Triumph Financial, Inc. (NASDAQ:TFIN) Q1 2024 Earnings Call Transcript

Brad Voss: Sure. Hal, you did notice that our broker deposit levels have fluctuated quite a bit over time, and I think that will continue to happen. We view broker deposits as part of a portfolio of non-core funding options that we use, and we really use the one that is the most economically advantageous at any time. If you look at our overall wholesale funding portfolio, the cost of that over the last couple of quarters is actually just a touch below where we can sell money overnight to the Fed, and we actively manage those costs and that composition, so. As you see that composition change among federal home loan bank advances and brokered funding, it changes because the economics associated with those are moving back and forth.

Hal Goetsch: Thank you.

Operator: Our next question comes from Frank Schiraldi with Piper Sandler.

Frank Schiraldi: Good morning. Just wanted to go back to something Melissa said about pickup in volume. Just want to make sure I heard correctly on the, I think you said $5 billion to $10 billion in volume pickup, and was that over 12 months? And did you say that was all network volume? Just trying to clarify those numbers.

Melissa Forman: Yeah, Frank, thank you for clarifying that question. So the $5 billion to $10 billion would be based on an annualized rate. So that’s the contracts and the implementations, integrations we have in our queue. Some may roll over into first quarter of ’25, as those implementations start taking place, but that is the total annualized volume that you’d see. So you would not expect to pick that up total volume in 2024. Does that make sense?

Frank Schiraldi: Sure. So that’s — okay, so that’s annualized volume, but is that all network, or is that across the — just the total?

Melissa Forman: The majority, yeah, the majority of that would be network volume. There are ways in which we can add volume to the network, that is all sides of the transaction, right from the pre-purchase all the way down to the cash application. So some of that volume will live on one side of the network transaction, some will be on both.

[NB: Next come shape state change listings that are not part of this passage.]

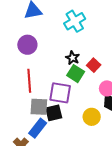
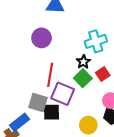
cyan cross: (75, 21) -> (96, 41), moved
red line: (29, 81) -> (50, 75), moved
blue rectangle: (38, 128) -> (20, 122), moved

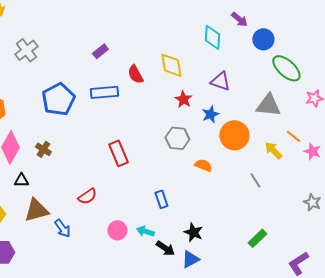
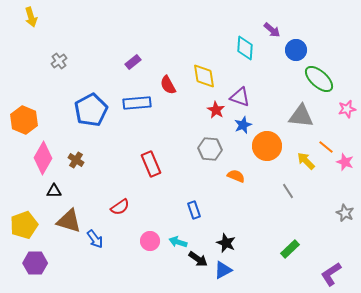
gray cross: (26, 50) -> (59, 61), size x0.7
purple triangle: (220, 81) -> (240, 97), moved
brown triangle: (36, 210) -> (69, 221), turned 32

Frank Schiraldi: Okay. And then just to follow-up to that, when we’re thinking about 2025 in terms of revenues, I know — correct me if I’m wrong, but I think that the factor — factoring fee or factor fees, the fees that factors are paying has been pretty like sort of stable and I think that’s because you haven’t really, for the most part, been charging network fees to these factors. And so do you think starting — I think the idea is to start perhaps in 4Q ’24, depending on where your penetration is on network transactions, it seems like the penetration is going to be pretty strong. So is that still a good timeline to think about or does it depend on how healthy the freight economy is at that point? And just remind us, if you could, the potential pickup there sort of right off the bat.

Melissa Forman: Yeah, that’s a great question. And so, if you remember when we priced out the network, we had about 150,000, 167,000 transactions quarterly when that pricing was set. That represented about 3% of our total payment volume at the time. When you look at where we’ve landed this quarter and what we’ve achieved this quarter, we are up to over 600,000 in network transactions, representing, as Aaron mentioned, $1 billion in those payments and 16% of our payment volume, right? So substantial growth in that timeframe. The pricing that was set for our factoring clients was set based on that Q4 of ’22 volume, right? With the market where it is, we made a decision as a business to give grace to those payment term increases in Q4 of last year, and we are just — we’re going to keep watching the market and keep making sure — keep adding the value as we’re doing, giving factors the ability to leverage that data and make the changes that they need, especially in the market where it is right now, where they’re feeling so compressed, where there’s margin compression.

But we’ll continue to monitor it and when the timing is right, we’ll be able to see those — that pricing increase and it will include all of the network volume that we will have at that time. Aaron would add something.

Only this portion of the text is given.